### [Data listing]

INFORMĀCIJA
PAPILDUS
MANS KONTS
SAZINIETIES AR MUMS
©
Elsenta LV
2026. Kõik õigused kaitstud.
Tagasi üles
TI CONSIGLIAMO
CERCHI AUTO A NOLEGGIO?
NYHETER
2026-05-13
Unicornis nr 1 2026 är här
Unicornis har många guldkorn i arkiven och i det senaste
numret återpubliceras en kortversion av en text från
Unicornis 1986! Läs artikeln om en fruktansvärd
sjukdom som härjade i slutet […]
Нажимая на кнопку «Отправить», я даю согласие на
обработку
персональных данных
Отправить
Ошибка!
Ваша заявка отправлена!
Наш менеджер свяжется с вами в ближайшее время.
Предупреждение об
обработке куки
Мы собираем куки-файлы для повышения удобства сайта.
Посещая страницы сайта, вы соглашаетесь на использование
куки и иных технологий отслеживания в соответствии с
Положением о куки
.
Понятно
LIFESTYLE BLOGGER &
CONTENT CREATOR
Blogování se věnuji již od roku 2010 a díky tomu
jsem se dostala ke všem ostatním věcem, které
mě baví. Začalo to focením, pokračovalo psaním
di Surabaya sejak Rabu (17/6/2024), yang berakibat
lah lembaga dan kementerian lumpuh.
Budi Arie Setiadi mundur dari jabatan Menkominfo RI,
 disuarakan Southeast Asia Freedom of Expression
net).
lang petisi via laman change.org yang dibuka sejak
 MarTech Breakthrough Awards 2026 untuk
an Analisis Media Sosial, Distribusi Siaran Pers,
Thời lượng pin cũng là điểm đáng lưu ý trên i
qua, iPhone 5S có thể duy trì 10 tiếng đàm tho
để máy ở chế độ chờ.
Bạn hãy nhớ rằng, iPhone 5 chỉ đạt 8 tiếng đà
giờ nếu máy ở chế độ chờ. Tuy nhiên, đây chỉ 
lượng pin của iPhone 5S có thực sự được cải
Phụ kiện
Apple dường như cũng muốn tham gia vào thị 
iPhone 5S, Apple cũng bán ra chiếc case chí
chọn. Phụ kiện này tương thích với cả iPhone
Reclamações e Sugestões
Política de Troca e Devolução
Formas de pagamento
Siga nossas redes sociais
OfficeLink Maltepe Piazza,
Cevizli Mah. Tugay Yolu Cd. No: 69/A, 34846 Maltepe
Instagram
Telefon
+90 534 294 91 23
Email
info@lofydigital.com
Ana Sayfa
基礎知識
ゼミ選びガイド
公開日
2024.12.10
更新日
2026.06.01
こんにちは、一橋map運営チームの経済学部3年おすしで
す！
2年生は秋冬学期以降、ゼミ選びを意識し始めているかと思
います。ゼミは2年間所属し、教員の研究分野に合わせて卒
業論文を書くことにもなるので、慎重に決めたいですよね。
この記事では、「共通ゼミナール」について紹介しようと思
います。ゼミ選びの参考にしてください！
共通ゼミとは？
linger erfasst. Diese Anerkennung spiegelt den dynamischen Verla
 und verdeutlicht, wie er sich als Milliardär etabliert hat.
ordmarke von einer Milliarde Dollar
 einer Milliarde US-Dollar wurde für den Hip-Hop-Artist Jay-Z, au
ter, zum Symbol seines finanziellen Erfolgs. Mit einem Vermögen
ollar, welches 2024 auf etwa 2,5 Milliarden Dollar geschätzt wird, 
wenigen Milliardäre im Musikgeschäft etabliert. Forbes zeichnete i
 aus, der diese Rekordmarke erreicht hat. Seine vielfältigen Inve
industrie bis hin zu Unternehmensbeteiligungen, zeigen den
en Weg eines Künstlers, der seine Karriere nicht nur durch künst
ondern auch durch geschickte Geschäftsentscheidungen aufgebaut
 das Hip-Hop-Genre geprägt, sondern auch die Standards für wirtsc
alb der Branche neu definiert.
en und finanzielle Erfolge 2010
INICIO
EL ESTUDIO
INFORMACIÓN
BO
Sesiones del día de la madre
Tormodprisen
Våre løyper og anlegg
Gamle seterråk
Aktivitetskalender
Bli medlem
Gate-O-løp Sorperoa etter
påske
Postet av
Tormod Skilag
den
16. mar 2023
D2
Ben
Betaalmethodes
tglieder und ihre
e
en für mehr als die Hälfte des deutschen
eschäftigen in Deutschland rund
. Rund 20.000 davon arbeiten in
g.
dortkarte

### [Work instructions]
Among the records above, only the lines between the line holding "Tagasi üles" and the line holding "Unicornis 1986! Läs", inclusive, are to be output, exactly as written.

### [Result of the task]
Tagasi üles
TI CONSIGLIAMO
CERCHI AUTO A NOLEGGIO?
NYHETER
2026-05-13
Unicornis nr 1 2026 är här
Unicornis har många guldkorn i arkiven och i det senaste
numret återpubliceras en kortversion av en text från
Unicornis 1986! Läs artikeln om en fruktansvärd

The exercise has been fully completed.